The images used in this article are from the paper, the introductory slides, or were created based on them.

Background

Traditional models often require task-specific structures and additional networks, making them complex to operate and limiting their utility; OmniGen was designed to solve this problem byallowing a single model to handle a wide variety of tasks, which could be an important part of the future of AI research. OmniGen was designed to solve this problem, and its ability to handle a variety of tasks with a single model could be an important part of the future of AI research.

A specific use case is that complex tasks such as image editing and image restoration can be performed through simple instructions. Thus, OmniGen opens up new possibilities for image generation, and further research is expected.

Technique

OmniGen's architecture is very simple and consists of two main components: the VAE (variational autoencoder) and the Transformer model.

The VAE extracts continuous visual features from the image and the Transformer uses these features to generate the image. This allows for processing any combination of both text and image inputs without the need for additional encoders.
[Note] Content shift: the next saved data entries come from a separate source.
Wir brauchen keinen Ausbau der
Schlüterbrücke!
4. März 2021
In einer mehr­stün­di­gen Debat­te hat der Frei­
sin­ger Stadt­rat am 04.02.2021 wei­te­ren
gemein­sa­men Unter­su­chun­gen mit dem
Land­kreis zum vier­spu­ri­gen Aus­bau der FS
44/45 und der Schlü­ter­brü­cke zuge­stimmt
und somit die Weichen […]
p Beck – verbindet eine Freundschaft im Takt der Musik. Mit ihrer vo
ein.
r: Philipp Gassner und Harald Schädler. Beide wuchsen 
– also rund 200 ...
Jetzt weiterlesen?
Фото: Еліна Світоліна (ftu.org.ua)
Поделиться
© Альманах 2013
For example, tasks such as image editing, pose estimation, and edge detection can all be processed consistently as image generation tasks.

In addition, OmniGen learns diverse tasks on a unified "X2I" dataset, allowing for knowledge sharing and transfer between different tasks.
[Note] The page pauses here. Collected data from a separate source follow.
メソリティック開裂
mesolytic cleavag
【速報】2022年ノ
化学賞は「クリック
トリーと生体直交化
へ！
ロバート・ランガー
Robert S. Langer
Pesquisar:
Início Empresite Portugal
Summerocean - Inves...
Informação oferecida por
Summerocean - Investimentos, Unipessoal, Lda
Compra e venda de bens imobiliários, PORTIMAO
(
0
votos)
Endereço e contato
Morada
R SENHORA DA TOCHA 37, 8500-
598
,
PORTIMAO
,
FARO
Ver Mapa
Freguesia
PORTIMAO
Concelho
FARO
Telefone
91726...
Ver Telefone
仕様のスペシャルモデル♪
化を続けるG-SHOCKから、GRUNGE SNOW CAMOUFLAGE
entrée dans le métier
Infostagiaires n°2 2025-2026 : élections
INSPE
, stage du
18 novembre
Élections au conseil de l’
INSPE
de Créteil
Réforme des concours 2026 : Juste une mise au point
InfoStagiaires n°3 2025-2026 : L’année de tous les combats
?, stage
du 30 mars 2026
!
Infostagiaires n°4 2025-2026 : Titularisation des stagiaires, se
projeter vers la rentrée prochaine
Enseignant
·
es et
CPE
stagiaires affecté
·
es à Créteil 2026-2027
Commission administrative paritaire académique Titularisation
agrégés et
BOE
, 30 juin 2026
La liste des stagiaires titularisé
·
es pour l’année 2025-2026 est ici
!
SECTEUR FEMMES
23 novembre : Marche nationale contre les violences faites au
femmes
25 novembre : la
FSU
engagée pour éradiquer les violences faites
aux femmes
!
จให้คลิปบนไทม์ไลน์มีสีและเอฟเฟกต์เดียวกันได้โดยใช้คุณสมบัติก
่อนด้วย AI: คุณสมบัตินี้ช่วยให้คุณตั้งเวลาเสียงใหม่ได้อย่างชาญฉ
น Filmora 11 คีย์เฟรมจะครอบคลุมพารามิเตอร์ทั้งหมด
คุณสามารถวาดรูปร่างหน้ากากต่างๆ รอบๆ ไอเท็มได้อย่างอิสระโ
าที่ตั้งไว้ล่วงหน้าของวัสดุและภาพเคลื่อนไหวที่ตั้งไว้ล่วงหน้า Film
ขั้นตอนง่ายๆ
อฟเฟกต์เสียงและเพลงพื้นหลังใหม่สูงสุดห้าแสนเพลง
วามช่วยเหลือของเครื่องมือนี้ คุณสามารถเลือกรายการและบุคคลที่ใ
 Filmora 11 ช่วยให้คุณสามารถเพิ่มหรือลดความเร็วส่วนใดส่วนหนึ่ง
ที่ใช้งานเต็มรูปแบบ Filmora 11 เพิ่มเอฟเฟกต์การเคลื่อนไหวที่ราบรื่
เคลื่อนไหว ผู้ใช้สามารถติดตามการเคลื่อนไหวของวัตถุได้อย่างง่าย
This gives it the flexibility to adapt to unknown tasks and new domains, and it expresses new capabilities not found in traditional task-specific models. For example, generation based on visual conditions can generate new images while preserving specific objects and structures.

A major advantage of OmniGen is its ability to generate a wide variety of images without any existing extensions or pre-processing. This makes it easy to apply in real-world applications and intuitive to operate. It is also more efficient and effective than other models because it performs equally well or better with fewer parameters and training data.

Experiment

The experiments in this paper evaluate OmniGen's performance on a variety of image generation tasks. OmniGen performed well on these tasks compared to other state-of-the-art models.

First, in the evaluation of text-to-image generation, OmniGen performed as well as or better than existing diffusion models. Evaluation metrics measured the quality of the generated images and their agreement with the text, with OmniGen achieving superior results with fewer parameters and data.

Second, experiments with image editing show that OmniGen is capable of performing multiple operations, such as changing the background and adding and removing objects. In particular, tests with the EMUEdit dataset show that OmniGen performs better in terms of editing accuracy and in terms of matching the original image.

In addition, experiments have been conducted to evaluate the ability to generate new images based on visual conditions, such as edge detection and pose estimation.

Finally, computer vision tasks such as low-light image improvement, deblurring, inpainting, and other conventional visual processing techniques have also been evaluated for integration. This shows that OmniGen is not just a generative model, but can also efficiently handle traditional computer vision tasks.

Summary

The conclusion of this paper suggests that OmniGen shows excellent performance in a wide variety of image generation tasks and may significantly exceed the limits of existing diffusion models. OmniGen is the first model that can handle various tasks such as image generation from text, image editing, and visual conditional generation in a unified manner, and is characterized by its simple architecture and high flexibility.

Looking ahead, OmniGen is expected to further improve its performance and application to new tasks. In particular, a unified approach to image generation could contribute to broader AI applications in the future. The research team aims to further develop OmniGen through its open-sourcing.